Eingereicht on 2. März 2020 – 15:47

Bernard Schmid. Die Regierung unter Präsident Macron bricht die Parlamentsdebatte unter Rückgriff auf einen dafür bereit stehenden Verfassungsartikel ab, um den Oppositionsfraktionen auf der Linken das Wort abzudrehen – Unmut nimmt zu, doch kristallisiert sich bislang in geringem Umfang in Aktivitäten – Am Protest teilnehmende Gewerkschaften sprechen sich für einen Streiktag am… 31. März aus (Gute Nacht!) – Eine überzeugende Kampfdynamik ist nur schwer zu erkennen, die Energie scheint tatsächlich weggebrochen zu sein. In der Hoffnung, dass sich das irgendwie ändert…

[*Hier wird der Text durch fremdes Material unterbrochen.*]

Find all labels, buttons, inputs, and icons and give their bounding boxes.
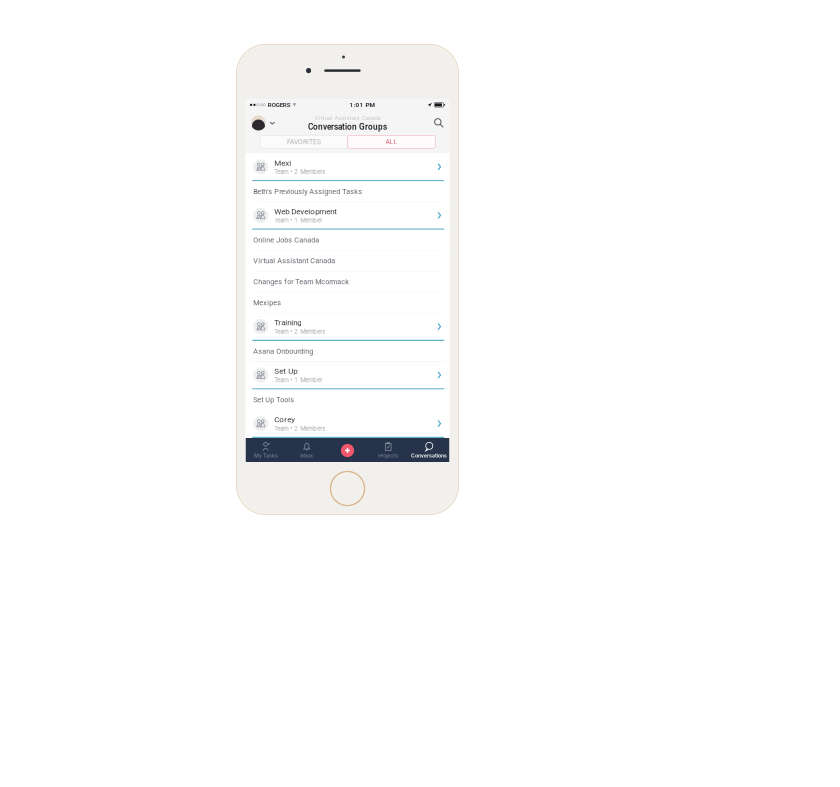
- button[interactable]: Corey: [246, 410, 449, 438]
- staticText: Web Development: [274, 207, 337, 216]
- staticText: Projects: [378, 452, 398, 459]
- staticText: Mexipes: [253, 298, 281, 307]
- staticText: Team • 1 Member: [274, 217, 322, 224]
- staticText: Training: [274, 318, 301, 327]
- button[interactable]: Conversations: [409, 438, 449, 463]
- staticText: Team • 2 Members: [274, 425, 325, 432]
- staticText: Changes for Team Mcormack: [253, 278, 349, 286]
- staticText: Team • 2 Members: [274, 168, 325, 176]
- button[interactable]: My Tasks: [246, 438, 286, 463]
- staticText: Set Up: [274, 366, 297, 376]
- button[interactable]: Search: [434, 118, 444, 128]
- button[interactable]: Web Development: [246, 202, 449, 230]
- button[interactable]: Switch account: [251, 116, 275, 130]
- button[interactable]: FAVORITES: [260, 135, 348, 148]
- button[interactable]: Mexi: [246, 154, 449, 181]
- button[interactable]: Changes for Team Mcormack: [246, 272, 449, 292]
- staticText: ROGERS: [268, 101, 291, 108]
- staticText: Conversation Groups: [308, 122, 387, 132]
- staticText: Set Up Tools: [253, 396, 294, 404]
- staticText: Online Jobs Canada: [253, 236, 319, 244]
- staticText: Team • 1 Member: [274, 376, 322, 384]
- button[interactable]: New conversation: [327, 438, 368, 463]
- button[interactable]: Training: [246, 313, 449, 341]
- button[interactable]: ALL: [348, 135, 435, 148]
- staticText: Corey: [274, 415, 295, 424]
- staticText: Beth's Previously Assigned Tasks: [253, 187, 362, 196]
- staticText: 1:01 PM: [349, 101, 374, 108]
- staticText: Mexi: [274, 158, 291, 168]
- staticText: Virtual Assistant Canada: [253, 257, 335, 265]
- button[interactable]: Beth's Previously Assigned Tasks: [246, 181, 449, 202]
- staticText: FAVORITES: [287, 138, 321, 146]
- button[interactable]: Set Up Tools: [246, 390, 449, 410]
- staticText: My Tasks: [254, 452, 278, 459]
- button[interactable]: Set Up: [246, 362, 449, 390]
- staticText: Conversations: [411, 452, 447, 459]
- button[interactable]: Projects: [368, 438, 409, 463]
- button[interactable]: Asana Onbourding: [246, 341, 449, 362]
- staticText: ALL: [386, 138, 398, 146]
- button[interactable]: Virtual Assistant Canada: [246, 251, 449, 272]
- staticText: Inbox: [300, 452, 313, 459]
- staticText: Asana Onbourding: [253, 347, 313, 355]
- staticText: Team • 2 Members: [274, 328, 325, 335]
- button[interactable]: Inbox: [286, 438, 327, 463]
- button[interactable]: Mexipes: [246, 292, 449, 313]
- button[interactable]: Online Jobs Canada: [246, 230, 449, 251]
- staticText: Virtual Assistant Canada: [314, 114, 380, 122]
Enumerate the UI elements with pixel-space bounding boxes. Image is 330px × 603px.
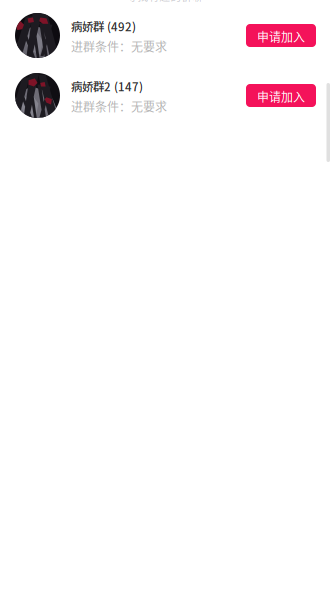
- staticText: 寻找有趣的群聊: [126, 0, 204, 4]
- staticText: 病娇群 (492): [71, 18, 136, 35]
- staticText: 进群条件：无要求: [71, 38, 167, 55]
- button[interactable]: 申请加入: [246, 24, 316, 47]
- button[interactable]: 申请加入: [246, 84, 316, 107]
- staticText: 申请加入: [257, 28, 305, 45]
- staticText: 申请加入: [257, 88, 305, 105]
- staticText: 进群条件：无要求: [71, 98, 167, 115]
- staticText: 病娇群2 (147): [71, 78, 143, 95]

Am 14. Februar 20 zeigten wir an dieser Stelle (vgl.: labournet.de…) Möglichkeiten zum Wiederaufflammen des sozialen Protests gegen die geplante Konterreform im Bereich des Rentensystems in Frankreich auf. Zum heutigen Tage erfüllten sich die dort zum Ausdruck gebrachten Hoffnungen jedoch leider nicht wirklich, es kam nicht zu einem Neubeginn dynamischer Proteste, die ein Kräfteverhältnis hätten aufbauen können. Nachdem die Regierung unter Präsident Emmanuel Macron und Premierminister Edouard Philippe nun jedoch am Wochenende des 29. Februar/1. März die Arbeit an der Konterreform in ein neues Stadium trieb, ist die Frage nochmals neu aufgeworfen.

In den Tagen ab dem Montag, den 17. Februar 20, dem Beginn der Debatte in der französischen Nationalversammlung, verlagerte sich die Auseinandersetzung zunächst weitestgehend in den parlamentarischen Bereich: Die Linksfraktionen der Wahlplattform LFI („Das unbeugesame Frankreich“) unter Jean-Luc Mélenchon und der französischen KP übten sich in einer Blockadepolitik und stellten insgesamt rund 41.000 Änderungsanträge. Anträge von denen ein Teil darauf abzielte, hier ein Wort auszutauschen und dort einen Begriff durch sein Synonym zu ersetzen – es handelte sich um klassische Hinhalte-, zeitlich befristete Blockade und „parlamentarische Guerilla“taktik.

Die Regierung kündigte daraufhin zunächst leise und dann immer lautstärker an, man werde auf den Verfassungsartikel 49-3 zurückgreifen, welcher es ihr gestattet, die Aussprache im Parlament abzubrechen, indem sie die Vertrauensfrage aufwirft, und (sofern das Parlament ihr nicht das Misstrauen ausspricht) einen Gesetzentwurf ohne Abstimmung zu Sachfragen für „verabschiedet“ zu erklären. Auch in der Öffentlichkeit, wo die Leitmedien die „parlamentarische Blockadesituation“ über Tage hinweg ständig in Szene setzten, wurde der Boden dafür bereitet.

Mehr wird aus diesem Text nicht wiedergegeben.